Ontario’s first snowfall of the season has come and gone, but in some corners, a carpet of leaves still remains. While roads and sidewalks should be free of leaf litter, experts say otherwise for backyards, lawns, and gardens.

Removing leaves not only removes nutrients from the ground, but it also prevents the formation of a natural litter layer. According to Department of Forestry professor Sean Thomas, “The litter layer… is the main source of organic matter to the soil, which is critically important to retain nutrients in the system.”

As leaf litter decomposes, it releases nutrients and reduces soil erosion. Without this main source of organic matter, organisms that inhabit this layer would be without a home. Litter also reduces soil temperature, which in turn helps seed germination.

Department of Ecology and Evolutionary Biology Chair Donald Jackson said that he retrieves leaves from the sidewalk to put in his garden. “Many gardeners pay to have compost or fertilizers added to their soil, yet leaves can provide a ready (and free) source of both organic matter and nutrients that would be found in compost or fertilizers… By the time early May rolls around, most leaves have decomposed or been eaten by invertebrates.”

But homeowners should still take caution, since leaves provide an ideal surface for mould growth. This is especially true for maple leaves, owing to their large, flat surface. This can be a problem during winters when leaves are buried beneath snow, which can give way to snow mould — a disease that affects grasses.

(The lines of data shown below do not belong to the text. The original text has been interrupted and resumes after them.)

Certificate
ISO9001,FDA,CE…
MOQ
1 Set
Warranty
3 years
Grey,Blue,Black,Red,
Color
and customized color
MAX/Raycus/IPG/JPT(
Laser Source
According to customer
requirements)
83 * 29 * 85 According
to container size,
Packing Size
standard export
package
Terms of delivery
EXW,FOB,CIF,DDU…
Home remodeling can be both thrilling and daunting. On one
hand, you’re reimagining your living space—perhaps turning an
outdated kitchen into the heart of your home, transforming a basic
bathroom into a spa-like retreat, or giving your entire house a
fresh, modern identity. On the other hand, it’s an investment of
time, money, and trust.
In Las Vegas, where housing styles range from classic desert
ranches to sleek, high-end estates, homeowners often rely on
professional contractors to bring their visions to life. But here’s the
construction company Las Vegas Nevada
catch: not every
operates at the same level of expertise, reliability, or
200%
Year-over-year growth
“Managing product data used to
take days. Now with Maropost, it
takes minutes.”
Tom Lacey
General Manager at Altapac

Fallen leaves can also create a blanket that intercepts rain and sunlight, leading to brown spots on lawns.

To reap the benefits of leaf litter and avoid the dangers of mould growth, leaves should be mulched — broken into smaller parts — and spread onto the floor of the garden. This decreases the probability of fungal growth due to reduction in leaf surface area. Earthworms typically consume and convert this mulch into nitrogen while adding valuable microbes to the soil.

Without leaf litter, homeowners can turn to other forms of nutrients to fertilize their garden. However, Thomas explained that leaf litter is still a better fertilizer than store-bought, inorganic fertilizer. “A major difference between inorganic fertilizers and leaf litter is that the nutrients in inorganic fertilizers are quickly released in soluble form, while leaf litter would only gradually release soluble nutrients as it decomposes.”

Typically, soils cannot efficiently absorb the large release of nutrients in store-bought fertilizers. Instead, these nutrients are washed away into sewer systems and eventually waterways. This creates favourable conditions for algal blooms and eutrophication. For this reason, leaf litter is preferable.

“Over a period of several years, [not raking your leaves] results in much better soil condition… This is effectively the nutrient recycling that takes place in nature, so why not take advantage of it in cities, too?” said Jackson.